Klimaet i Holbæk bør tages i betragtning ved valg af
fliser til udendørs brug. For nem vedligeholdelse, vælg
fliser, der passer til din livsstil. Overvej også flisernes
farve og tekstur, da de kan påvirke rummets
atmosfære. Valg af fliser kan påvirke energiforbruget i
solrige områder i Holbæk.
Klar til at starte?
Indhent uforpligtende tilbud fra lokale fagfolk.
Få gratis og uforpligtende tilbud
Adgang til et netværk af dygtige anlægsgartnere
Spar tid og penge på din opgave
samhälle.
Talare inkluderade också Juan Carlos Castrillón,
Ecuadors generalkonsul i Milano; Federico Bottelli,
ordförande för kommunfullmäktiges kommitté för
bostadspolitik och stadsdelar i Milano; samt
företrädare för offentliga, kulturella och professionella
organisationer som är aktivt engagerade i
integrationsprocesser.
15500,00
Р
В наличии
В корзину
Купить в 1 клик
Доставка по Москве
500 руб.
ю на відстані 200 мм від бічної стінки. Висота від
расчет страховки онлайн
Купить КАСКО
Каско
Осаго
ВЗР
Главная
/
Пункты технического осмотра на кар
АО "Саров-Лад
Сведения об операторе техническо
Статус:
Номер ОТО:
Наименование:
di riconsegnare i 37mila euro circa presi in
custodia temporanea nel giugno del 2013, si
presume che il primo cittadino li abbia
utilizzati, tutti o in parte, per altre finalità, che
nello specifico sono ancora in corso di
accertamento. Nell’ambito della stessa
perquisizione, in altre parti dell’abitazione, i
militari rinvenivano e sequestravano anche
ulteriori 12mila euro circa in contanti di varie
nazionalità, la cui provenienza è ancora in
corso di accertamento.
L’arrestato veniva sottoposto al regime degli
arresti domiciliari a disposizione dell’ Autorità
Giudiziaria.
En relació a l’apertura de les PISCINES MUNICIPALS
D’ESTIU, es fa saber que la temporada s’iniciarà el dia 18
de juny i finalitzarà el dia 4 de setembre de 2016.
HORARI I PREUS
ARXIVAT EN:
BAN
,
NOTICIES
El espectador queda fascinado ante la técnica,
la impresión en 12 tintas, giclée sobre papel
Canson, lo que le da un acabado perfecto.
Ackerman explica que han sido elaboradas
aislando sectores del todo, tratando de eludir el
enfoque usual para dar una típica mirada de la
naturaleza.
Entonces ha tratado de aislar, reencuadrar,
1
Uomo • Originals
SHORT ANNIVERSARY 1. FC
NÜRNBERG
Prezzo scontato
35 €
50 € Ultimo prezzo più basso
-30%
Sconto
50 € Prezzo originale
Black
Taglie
--
What to do
From the listing, tally every line with the word "Milano" in it and give only the tally.

Answer to this task
2